Der Spruch „jedem das Seine“ rutscht einem heute sehr leicht über die Lippen. Gemeint ist damit dann meistens, dass der Geschmack oder die Interessen des Gegenübers nicht dem eigenen Gusto entsprechen, man diesbezüglich aber kein Werturteil aufstellen will. Was viele nicht wissen: Der Spruch ist höchst problematisch, weil er unter anderem von den Nationalsozialisten verwendet wurde. Ursprünglich geht er aber auf verschiedene philosophische Ansichten und Gerechtigkeitstheorien zurück. Wir haben uns angesehen, was hinter „Jedem das Seine“ steckt und ob der Satz heute noch verwendet werden sollte.

Suum cuique“ – Verwendung in der Antike

Der Grundsatz „Jedem das Seine“ geht natürlich auf die griechische Antike zurück. Wie könnte es auch anders sein? In seinem Werk „Politeia“ stellte Platon fest, dass Gerechtigkeit besteht, „wenn man das Seine tut und nicht vielerlei Dinge treibt“. Wer das gibt, was seine Möglichkeiten und Umständen erlauben, solle im Gegenzug auch „das Seine bekommen“, das einem dann auch nicht wieder weggenommen werden könne. Mit dieser „Verteilungsgerechtigkeit“ beschäftigten sich auch Aristoteles und Cicero. „Unrecht“ sei deswegen ein „Zuviel“ oder ein „Zuwenig“ für den:die Einzelne:n.
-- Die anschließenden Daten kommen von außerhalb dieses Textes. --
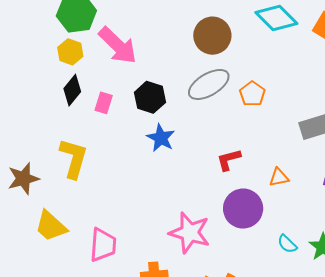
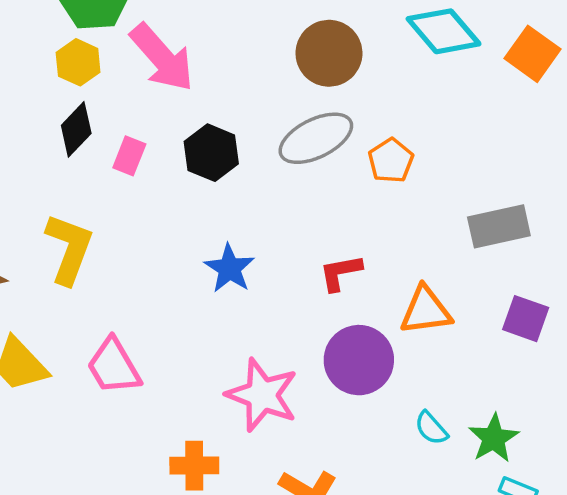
blue star: (161, 138) -> (229, 268), moved
orange triangle: (279, 177) -> (426, 311), size x1.5
pink trapezoid: (103, 245) -> (114, 366), moved, turned 141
Im Corpus Iuris Civilis, einer Gesetzessammlung, die von 528 bis 534 n. Chr. im Auftrag des oströmischen Kaisers Justinian zusammengestellt wurde, taucht der Spruch sogar in der Einleitung auf. Darin heißt es: iuris praecepta sunt haec: honeste vivere, alterum non laedere, suum cuique tribuere“. Übersetzt: „Die Gebote des Rechts sind diese: Ehrenhaft leben, den anderen nicht verletzen, jedem das Seine gewähren.“

Klingt logisch? Ist es auch! Probleme ergeben sich aber dabei, nach welchen Kriterien Güter oder Lohn verteilt werden. Und dieses Verteilungsproblem kennen wir auch heute noch. Ist es gerechtfertigt, dass ein Ausnahmetalent im Fußball viele Millionen kassiert? Darf ein:e Manager:in das zehnfache seiner:ihrer Angestellten erhalten, nur weil mit der Position ein „Mehr“ an Verantwortung einherkommt? Oder sollten Pflegekräfte und andere soziale Berufe nicht genauso viel verdienen? Weil ihre Arbeit für eine Gesellschaft unverzichtbar ist?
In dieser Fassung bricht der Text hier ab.